In reviewing the termination decision, the court applied the standard set forth in Lisbon Contractors, Inc. v. United States, 828 F.2d 759, under which the government must demonstrate “a reasonable belief on the part of the contracting officer that there was no reasonable likelihood that the [contractor] could perform the entire contract effort within the time remaining for contract performance.”
It also relied on McDonnell Douglas Corp. v. United States, 323 F.3d 1006, which clarified that the inquiry is an objective one “focus[ing] on the events, actions, and communications leading to the default decision.”
Finally, the court looked to the factors in Federal Acquisition Regulation 49.402-3(f) that must be considered by a contracting officer prior to issuing a termination for default.
The court ultimately found the termination decision was unreasonable. It dismissed the bulk of the agency’s reasons for action — including subcontractor retention issues, personnel gaps, and failure to submit various project records, drawings, documents and photos — as either a “red herring” or insufficient to justify the agency’s subjective belief that AMC could not complete the project on time, particularly since AMC’s new management had greatly improved these processes since the beginning of the project.
The court noted that, under both Lisbon and McDonnell Douglas, the government “cannot satisfy its burden by merely showing that the contractor was behind schedule.” Rather, the issue was “whether AMC could have met the goals of its recovery schedule in order to fulfill performance in a timely manner.” On this key point, the court held that “the Agency’s default termination was so defective that it seems impossible that the contracting officer’s decision was based on a reasonably held belief that AMC could not finish the project.” In so holding, the court cited the contract performance improvements that had been made by AMC; the agency’s failure to thoroughly consider the contractor’s proposed recovery schedule; and the onsite government personnel’s “history of dishonesty and hostility towards AMC throughout the course of performance.”
The decision provides several helpful reminders for contractor and agency personnel who encounter performance problems on a government project.
First, termination for default is viewed appropriately by the court as a drastic remedy that must be fully justified by the government. The court applies a relatively high standard of proof in such cases and will look to the FAR to determine if an agency has followed proper procedures in making its termination decision. The government cannot support a default termination based solely on its subjective belief that a project is incurably off course.

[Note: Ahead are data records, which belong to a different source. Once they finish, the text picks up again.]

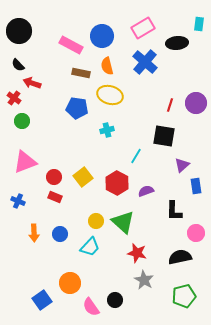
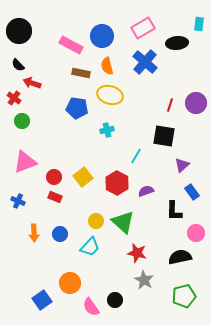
blue rectangle at (196, 186): moved 4 px left, 6 px down; rotated 28 degrees counterclockwise
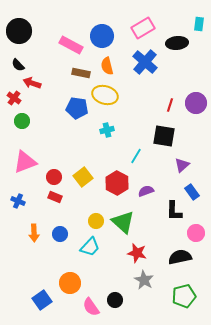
yellow ellipse at (110, 95): moved 5 px left
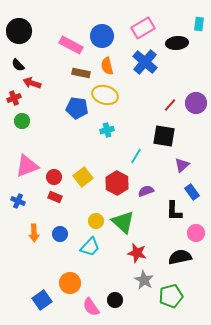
red cross at (14, 98): rotated 32 degrees clockwise
red line at (170, 105): rotated 24 degrees clockwise
pink triangle at (25, 162): moved 2 px right, 4 px down
green pentagon at (184, 296): moved 13 px left
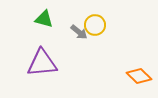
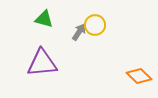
gray arrow: rotated 96 degrees counterclockwise
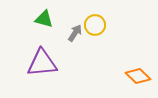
gray arrow: moved 4 px left, 1 px down
orange diamond: moved 1 px left
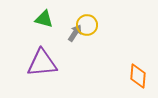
yellow circle: moved 8 px left
orange diamond: rotated 50 degrees clockwise
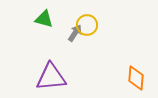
purple triangle: moved 9 px right, 14 px down
orange diamond: moved 2 px left, 2 px down
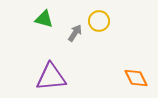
yellow circle: moved 12 px right, 4 px up
orange diamond: rotated 30 degrees counterclockwise
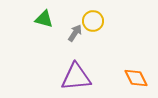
yellow circle: moved 6 px left
purple triangle: moved 25 px right
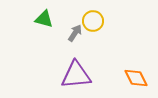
purple triangle: moved 2 px up
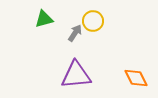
green triangle: rotated 30 degrees counterclockwise
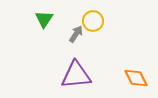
green triangle: rotated 42 degrees counterclockwise
gray arrow: moved 1 px right, 1 px down
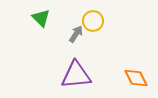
green triangle: moved 3 px left, 1 px up; rotated 18 degrees counterclockwise
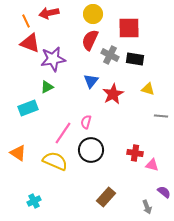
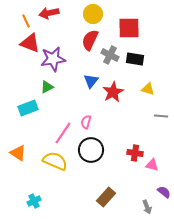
red star: moved 2 px up
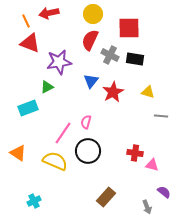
purple star: moved 6 px right, 3 px down
yellow triangle: moved 3 px down
black circle: moved 3 px left, 1 px down
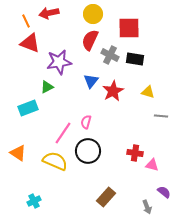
red star: moved 1 px up
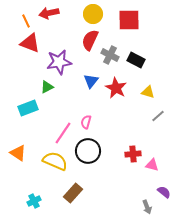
red square: moved 8 px up
black rectangle: moved 1 px right, 1 px down; rotated 18 degrees clockwise
red star: moved 3 px right, 3 px up; rotated 15 degrees counterclockwise
gray line: moved 3 px left; rotated 48 degrees counterclockwise
red cross: moved 2 px left, 1 px down; rotated 14 degrees counterclockwise
brown rectangle: moved 33 px left, 4 px up
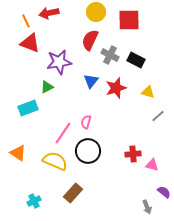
yellow circle: moved 3 px right, 2 px up
red star: rotated 25 degrees clockwise
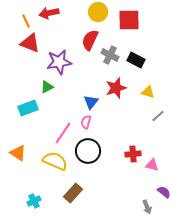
yellow circle: moved 2 px right
blue triangle: moved 21 px down
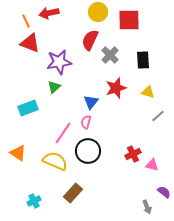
gray cross: rotated 18 degrees clockwise
black rectangle: moved 7 px right; rotated 60 degrees clockwise
green triangle: moved 7 px right; rotated 16 degrees counterclockwise
red cross: rotated 21 degrees counterclockwise
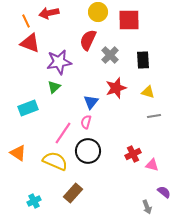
red semicircle: moved 2 px left
gray line: moved 4 px left; rotated 32 degrees clockwise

Second, clear communication is integral to avoiding costly, time-consuming performance disputes — particularly when it comes to developing a “get well plan” on a troubled project. In the Alutiiq case, both the contractor and the government could have done a better job of communicating with their counterparts to set expectations and raise concerns.
But when the contractor proposed a recovery schedule to get the project back on track, the court found that agency personnel did not take the time to objectively evaluate it. That fact alone was apparently enough for the court to rule against the government.
Third, evidence of government bias against a contractor will always loom large in a termination for default case. Therefore, government personnel should remember to focus on the facts and make every attempt to work with the contractor before taking steps to terminate for cause.
Alex Sarria is of counsel and Carl Wiersum is an associate at Covington & Burling LLP.